Directions for this task:
Your answer should be an exact copy of the data.

Dataset excerpts:
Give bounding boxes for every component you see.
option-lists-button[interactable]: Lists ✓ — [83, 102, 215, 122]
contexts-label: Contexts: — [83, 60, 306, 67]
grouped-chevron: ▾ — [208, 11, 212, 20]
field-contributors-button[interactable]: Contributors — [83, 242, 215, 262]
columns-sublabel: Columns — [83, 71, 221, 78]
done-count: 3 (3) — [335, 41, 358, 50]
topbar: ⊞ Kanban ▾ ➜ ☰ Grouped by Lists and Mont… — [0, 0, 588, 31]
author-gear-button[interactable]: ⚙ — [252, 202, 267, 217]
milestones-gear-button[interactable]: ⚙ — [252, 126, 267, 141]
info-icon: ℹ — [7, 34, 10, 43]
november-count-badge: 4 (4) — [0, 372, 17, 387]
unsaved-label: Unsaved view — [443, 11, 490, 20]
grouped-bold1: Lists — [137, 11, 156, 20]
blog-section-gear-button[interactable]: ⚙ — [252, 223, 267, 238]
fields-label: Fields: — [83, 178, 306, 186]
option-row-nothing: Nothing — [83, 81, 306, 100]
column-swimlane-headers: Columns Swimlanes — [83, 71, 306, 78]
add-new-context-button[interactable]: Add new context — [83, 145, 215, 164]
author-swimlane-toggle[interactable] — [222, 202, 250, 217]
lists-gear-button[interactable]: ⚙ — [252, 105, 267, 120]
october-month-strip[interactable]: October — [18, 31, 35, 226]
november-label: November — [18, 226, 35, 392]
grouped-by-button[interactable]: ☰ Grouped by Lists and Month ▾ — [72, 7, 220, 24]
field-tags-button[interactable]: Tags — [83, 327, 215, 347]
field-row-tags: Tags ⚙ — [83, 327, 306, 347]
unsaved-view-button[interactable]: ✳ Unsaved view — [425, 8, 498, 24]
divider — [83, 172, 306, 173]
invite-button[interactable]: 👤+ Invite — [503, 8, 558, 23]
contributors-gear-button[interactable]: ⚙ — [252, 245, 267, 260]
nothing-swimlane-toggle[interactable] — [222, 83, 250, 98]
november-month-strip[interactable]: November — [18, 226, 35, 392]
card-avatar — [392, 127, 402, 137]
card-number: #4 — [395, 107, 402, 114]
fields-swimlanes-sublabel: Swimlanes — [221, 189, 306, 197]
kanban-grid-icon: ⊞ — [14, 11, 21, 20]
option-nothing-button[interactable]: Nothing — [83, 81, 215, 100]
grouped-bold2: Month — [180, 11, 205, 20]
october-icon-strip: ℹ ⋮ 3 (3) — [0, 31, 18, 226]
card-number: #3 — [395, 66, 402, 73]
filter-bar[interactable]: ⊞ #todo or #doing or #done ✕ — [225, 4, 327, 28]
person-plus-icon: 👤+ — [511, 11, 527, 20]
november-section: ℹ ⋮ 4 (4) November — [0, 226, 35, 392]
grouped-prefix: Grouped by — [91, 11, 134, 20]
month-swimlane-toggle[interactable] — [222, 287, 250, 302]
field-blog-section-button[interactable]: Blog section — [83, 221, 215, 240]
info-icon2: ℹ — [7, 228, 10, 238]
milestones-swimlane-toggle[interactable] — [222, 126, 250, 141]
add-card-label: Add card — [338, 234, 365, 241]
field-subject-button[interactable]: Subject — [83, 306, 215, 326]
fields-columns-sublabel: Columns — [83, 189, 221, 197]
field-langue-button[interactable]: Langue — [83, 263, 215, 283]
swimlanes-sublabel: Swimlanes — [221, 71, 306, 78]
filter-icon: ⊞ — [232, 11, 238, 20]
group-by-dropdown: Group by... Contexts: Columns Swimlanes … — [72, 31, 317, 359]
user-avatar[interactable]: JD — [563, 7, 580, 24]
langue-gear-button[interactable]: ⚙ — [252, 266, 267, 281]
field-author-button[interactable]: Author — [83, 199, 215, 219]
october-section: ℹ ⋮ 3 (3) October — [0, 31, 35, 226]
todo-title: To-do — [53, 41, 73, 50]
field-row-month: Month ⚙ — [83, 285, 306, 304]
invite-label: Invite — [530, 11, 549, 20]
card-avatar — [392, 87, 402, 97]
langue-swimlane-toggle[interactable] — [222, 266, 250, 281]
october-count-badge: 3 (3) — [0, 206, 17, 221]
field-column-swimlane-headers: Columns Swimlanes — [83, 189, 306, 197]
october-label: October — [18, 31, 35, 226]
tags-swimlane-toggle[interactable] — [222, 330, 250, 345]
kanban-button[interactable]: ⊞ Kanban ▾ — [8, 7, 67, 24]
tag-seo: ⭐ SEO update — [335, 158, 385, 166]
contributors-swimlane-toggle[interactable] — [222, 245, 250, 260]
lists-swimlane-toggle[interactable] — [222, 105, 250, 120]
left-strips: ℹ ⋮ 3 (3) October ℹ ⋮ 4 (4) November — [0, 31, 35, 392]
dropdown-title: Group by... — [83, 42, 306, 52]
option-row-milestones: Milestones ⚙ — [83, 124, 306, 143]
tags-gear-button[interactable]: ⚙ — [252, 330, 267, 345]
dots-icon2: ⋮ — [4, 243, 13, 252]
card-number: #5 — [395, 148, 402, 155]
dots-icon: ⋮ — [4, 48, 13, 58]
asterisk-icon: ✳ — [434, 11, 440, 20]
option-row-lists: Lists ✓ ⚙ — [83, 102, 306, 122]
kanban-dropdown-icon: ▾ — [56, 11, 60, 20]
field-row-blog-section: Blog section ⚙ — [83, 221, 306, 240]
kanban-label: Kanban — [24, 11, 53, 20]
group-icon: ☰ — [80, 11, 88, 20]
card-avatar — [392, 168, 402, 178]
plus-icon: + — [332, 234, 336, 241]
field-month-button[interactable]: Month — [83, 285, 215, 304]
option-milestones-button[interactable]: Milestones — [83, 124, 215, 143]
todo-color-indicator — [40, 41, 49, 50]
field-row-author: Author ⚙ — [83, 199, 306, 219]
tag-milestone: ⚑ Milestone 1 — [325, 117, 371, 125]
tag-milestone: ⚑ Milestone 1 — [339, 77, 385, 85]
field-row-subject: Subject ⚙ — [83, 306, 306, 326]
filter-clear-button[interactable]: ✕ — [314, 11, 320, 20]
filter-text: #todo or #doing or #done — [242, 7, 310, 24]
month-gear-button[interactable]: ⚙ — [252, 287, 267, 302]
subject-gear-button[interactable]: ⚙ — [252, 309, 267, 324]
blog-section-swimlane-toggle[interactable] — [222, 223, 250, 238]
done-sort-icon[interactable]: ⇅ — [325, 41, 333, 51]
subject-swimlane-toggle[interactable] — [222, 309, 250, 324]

Result:
Give bounding boxes for every component you see.
option-lists-button[interactable]: Lists ✓ — [83, 102, 215, 122]
contexts-label: Contexts: — [83, 60, 306, 67]
grouped-chevron: ▾ — [208, 11, 212, 20]
field-contributors-button[interactable]: Contributors — [83, 242, 215, 262]
columns-sublabel: Columns — [83, 71, 221, 78]
done-count: 3 (3) — [335, 41, 358, 50]
topbar: ⊞ Kanban ▾ ➜ ☰ Grouped by Lists and Mont… — [0, 0, 588, 31]
author-gear-button[interactable]: ⚙ — [252, 202, 267, 217]
milestones-gear-button[interactable]: ⚙ — [252, 126, 267, 141]
info-icon: ℹ — [7, 34, 10, 43]
november-count-badge: 4 (4) — [0, 372, 17, 387]
unsaved-label: Unsaved view — [443, 11, 490, 20]
grouped-bold1: Lists — [137, 11, 156, 20]
blog-section-gear-button[interactable]: ⚙ — [252, 223, 267, 238]
fields-label: Fields: — [83, 178, 306, 186]
option-row-nothing: Nothing — [83, 81, 306, 100]
column-swimlane-headers: Columns Swimlanes — [83, 71, 306, 78]
add-new-context-button[interactable]: Add new context — [83, 145, 215, 164]
author-swimlane-toggle[interactable] — [222, 202, 250, 217]
lists-gear-button[interactable]: ⚙ — [252, 105, 267, 120]
october-month-strip[interactable]: October — [18, 31, 35, 226]
november-label: November — [18, 226, 35, 392]
grouped-by-button[interactable]: ☰ Grouped by Lists and Month ▾ — [72, 7, 220, 24]
field-tags-button[interactable]: Tags — [83, 327, 215, 347]
field-row-tags: Tags ⚙ — [83, 327, 306, 347]
unsaved-view-button[interactable]: ✳ Unsaved view — [425, 8, 498, 24]
divider — [83, 172, 306, 173]
invite-button[interactable]: 👤+ Invite — [503, 8, 558, 23]
contributors-gear-button[interactable]: ⚙ — [252, 245, 267, 260]
nothing-swimlane-toggle[interactable] — [222, 83, 250, 98]
november-month-strip[interactable]: November — [18, 226, 35, 392]
card-avatar — [392, 127, 402, 137]
card-number: #4 — [395, 107, 402, 114]
fields-swimlanes-sublabel: Swimlanes — [221, 189, 306, 197]
kanban-grid-icon: ⊞ — [14, 11, 21, 20]
option-nothing-button[interactable]: Nothing — [83, 81, 215, 100]
grouped-bold2: Month — [180, 11, 205, 20]
october-icon-strip: ℹ ⋮ 3 (3) — [0, 31, 18, 226]
card-number: #3 — [395, 66, 402, 73]
filter-bar[interactable]: ⊞ #todo or #doing or #done ✕ — [225, 4, 327, 28]
person-plus-icon: 👤+ — [511, 11, 527, 20]
november-section: ℹ ⋮ 4 (4) November — [0, 226, 35, 392]
grouped-prefix: Grouped by — [91, 11, 134, 20]
month-swimlane-toggle[interactable] — [222, 287, 250, 302]
field-blog-section-button[interactable]: Blog section — [83, 221, 215, 240]
info-icon2: ℹ — [7, 228, 10, 238]
milestones-swimlane-toggle[interactable] — [222, 126, 250, 141]
add-card-label: Add card — [338, 234, 365, 241]
field-subject-button[interactable]: Subject — [83, 306, 215, 326]
fields-columns-sublabel: Columns — [83, 189, 221, 197]
field-langue-button[interactable]: Langue — [83, 263, 215, 283]
swimlanes-sublabel: Swimlanes — [221, 71, 306, 78]
filter-icon: ⊞ — [232, 11, 238, 20]
group-by-dropdown: Group by... Contexts: Columns Swimlanes … — [72, 31, 317, 359]
user-avatar[interactable]: JD — [563, 7, 580, 24]
langue-gear-button[interactable]: ⚙ — [252, 266, 267, 281]
field-author-button[interactable]: Author — [83, 199, 215, 219]
october-section: ℹ ⋮ 3 (3) October — [0, 31, 35, 226]
todo-title: To-do — [53, 41, 73, 50]
field-row-month: Month ⚙ — [83, 285, 306, 304]
invite-label: Invite — [530, 11, 549, 20]
card-avatar — [392, 87, 402, 97]
langue-swimlane-toggle[interactable] — [222, 266, 250, 281]
october-count-badge: 3 (3) — [0, 206, 17, 221]
field-column-swimlane-headers: Columns Swimlanes — [83, 189, 306, 197]
october-label: October — [18, 31, 35, 226]
tags-swimlane-toggle[interactable] — [222, 330, 250, 345]
kanban-button[interactable]: ⊞ Kanban ▾ — [8, 7, 67, 24]
tag-seo: ⭐ SEO update — [335, 158, 385, 166]
contributors-swimlane-toggle[interactable] — [222, 245, 250, 260]
lists-swimlane-toggle[interactable] — [222, 105, 250, 120]
left-strips: ℹ ⋮ 3 (3) October ℹ ⋮ 4 (4) November — [0, 31, 35, 392]
dropdown-title: Group by... — [83, 42, 306, 52]
option-row-milestones: Milestones ⚙ — [83, 124, 306, 143]
tags-gear-button[interactable]: ⚙ — [252, 330, 267, 345]
dots-icon2: ⋮ — [4, 243, 13, 252]
card-number: #5 — [395, 148, 402, 155]
dots-icon: ⋮ — [4, 48, 13, 58]
asterisk-icon: ✳ — [434, 11, 440, 20]
option-row-lists: Lists ✓ ⚙ — [83, 102, 306, 122]
kanban-dropdown-icon: ▾ — [56, 11, 60, 20]
field-row-blog-section: Blog section ⚙ — [83, 221, 306, 240]
kanban-label: Kanban — [24, 11, 53, 20]
group-icon: ☰ — [80, 11, 88, 20]
card-avatar — [392, 168, 402, 178]
plus-icon: + — [332, 234, 336, 241]
field-month-button[interactable]: Month — [83, 285, 215, 304]
option-milestones-button[interactable]: Milestones — [83, 124, 215, 143]
todo-color-indicator — [40, 41, 49, 50]
field-row-author: Author ⚙ — [83, 199, 306, 219]
tag-milestone: ⚑ Milestone 1 — [325, 117, 371, 125]
tag-milestone: ⚑ Milestone 1 — [339, 77, 385, 85]
field-row-subject: Subject ⚙ — [83, 306, 306, 326]
filter-clear-button[interactable]: ✕ — [314, 11, 320, 20]
filter-text: #todo or #doing or #done — [242, 7, 310, 24]
month-gear-button[interactable]: ⚙ — [252, 287, 267, 302]
subject-gear-button[interactable]: ⚙ — [252, 309, 267, 324]
blog-section-swimlane-toggle[interactable] — [222, 223, 250, 238]
done-sort-icon[interactable]: ⇅ — [325, 41, 333, 51]
subject-swimlane-toggle[interactable] — [222, 309, 250, 324]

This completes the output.